▶ [Task details]:
After finding the line containing "commitment to quality, let" below, please output that line and each following one through the line containing "Leading Solutions", exactly as written.

▶ [Given data]:
++++++++++
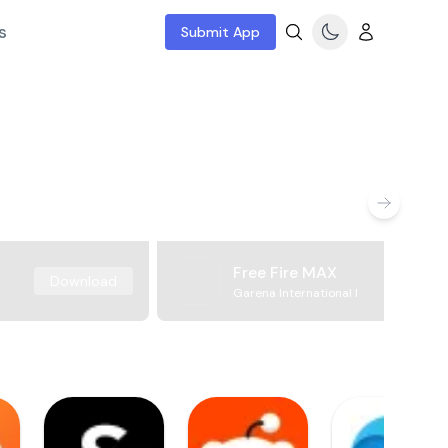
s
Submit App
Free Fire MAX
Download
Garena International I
++++++++++
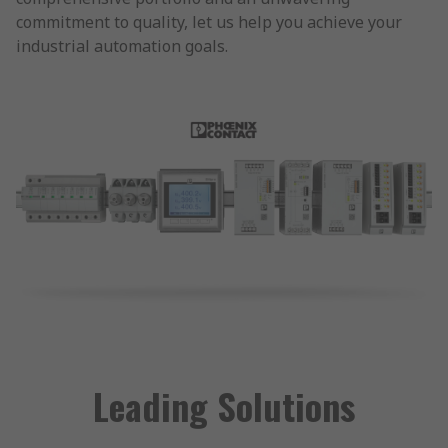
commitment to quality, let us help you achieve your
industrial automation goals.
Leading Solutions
++++++++++
▶ [Solution to the problem]:
commitment to quality, let us help you achieve your
industrial automation goals.
Leading Solutions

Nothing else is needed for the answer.